Andries Odendaal answers questions about his new book A Crucial Link: Local Peace Committees and National Peacebuilding. Odendaal explains local peace committees and infrastructures for peace, the conditions under which they are successful, and how they can contribute to a reduction in violent conflict.

What is a local peace committee?

A local peace committee (or LPC) is an inclusive forum operating at the subnational level that provides a platform for the collective local leadership of a community to accept joint responsibility for building peace in that community. LPCs can exist at the district, municipality, town, or village level. Although the word “committee” implies some kind of formal or authoritative decision-making body, these types of groups generally operate more as loose spaces or forums for dialogue and consensus building. The term “committee” is commonly used to describe these groups, but it should not be taken too literally. These committees typically include representatives from all political parties, civil society, religious institutions, business networks, and government sectors.

LPCs can have many different tasks depending on the context, but generally they work to establish a minimum level of social cohesion, encourage collaboration on urgent tasks, and prevent violence. While they are not meant to be an alternative to local government structures, they can build consensus and community stability through facilitating dialogue and mediation.

What is an infrastructure for peace?

Also known as peace architecture, infrastructures for peace are systems for coordinating and supporting peace processes. They consciously link the local and national spheres and the formal and informal sectors of society. The infrastructure entails structures and procedures to enable the task of building peace, as well as the capacity to access and leverage relevant networks and resources within that society and externally. LPCs are an aspect of a peace infrastructure.

The focus of the book is on LPCs, but as an aspect of a formal infrastructure for peace. There are many examples of local peace committees that operate informally and without linkage to each other or to national processes. This book focuses on LPCs that form part of an official infrastructure for peace.

What are the components of an infrastructure for peace?

Typically an infrastructure will consist of (1) a national multistakeholder body that exercises oversight of the infrastructure, facilitates communication with and between peace committees, and provides political support to peace committees; (2) an administrative department that provides logistic and financial support to peace committees (which, in some cases, have been formalized into a dedicated government ministry); and (3) peace committees at various levels: national, provincial, and local. The existence of an infrastructure further facilitates the flow of reliable information between these levels.

What are some examples or cases studies of infrastructures for peace that include local peace committees?

In Northern Ireland, the Good Friday Agreement of 1998 identified the transformation of policing as a peacebuilding priority. In all the districts of Northern Ireland, District Policing Partnerships were established to facilitate dialogue between local communities and the police. Their task has been to build consensus on local policing priorities in light of the severe distrust of the police.

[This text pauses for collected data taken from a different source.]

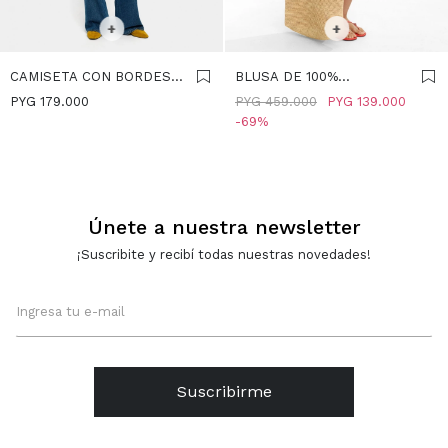
SELECCIONAR TALLE
SELECCIONAR TALLE
+
+
CAMISETA CON BORDES
BLUSA DE 100%
MARCADOS 100%
ALGODÓN CON MANGA
PYG
179.000
PYG
459.000
PYG
139.000
ALGODÓN - BLANCO
ABULLONADA - BLANCO
69
Únete a nuestra newsletter
¡Suscribite y recibí todas nuestras novedades!
Suscribirme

Sierra Leone has used local peace committees to manage tensions during elections.. During the presidential and parliamentary elections in 2007 and 2008, just a few years since the end of the civil war and the 1999 Lomé Peace agreement, there was international concern that the elections might be a catalyst for a return to war. However, they were relatively peaceful and succeeded in a transition of power. While many factors were at play, credit is due in part to the collaboration between national and local “code of conduct monitoring committees.” The national parties negotiated a code of conduct and monitored its implementation while local committees took responsibility for peace in their districts. They managed to resolve a number of potentially serious conflicts through timeous interventions. The remarkable aspect of their performance was that, at the time, there was no other public institution with sufficient credibility and capacity to fulfill this role.

In South Africa local peace committees were established to prevent violence while negotiations were continuing between national actors. The LPCs could not prevent all violence, but had been instrumental in containing the spread of violence through mediating local agreements and monitoring potential violent events.

Why local peacebuilding? Why is a national peace accord not sufficient in establishing peace and reducing violent conflict?

Conditions at the local level in the aftermath of violent conflict often encourage rather than discourage ongoing violence. Conflict management institutions are often damaged or rendered dysfunctional. Whether in pursuit of interests that are shared by substantial sections of a community, or whether for more opportunistic reasons, local actors exploit the absence of authority and resort to violence. Furthermore, the occurrence of violence has a devastating impact on local communities; it ruptures the social fabric of a community. Extensive violence not only deepens polarizations to the point where collaboration is almost impossible, but alters long-held customs and practices. Social reconstruction at the local level in the aftermath of violence therefore poses particularly complex and difficult challenges. An aspect of this challenge is the deeply emotional and personal nature of conflict in close-knit communities. On the whole, because of the extensive damage done to social and political institutions and personal relationships, the task of peacebuilding at the local level cannot be achieved by barking instructions from the top. It requires specific and focused interventions.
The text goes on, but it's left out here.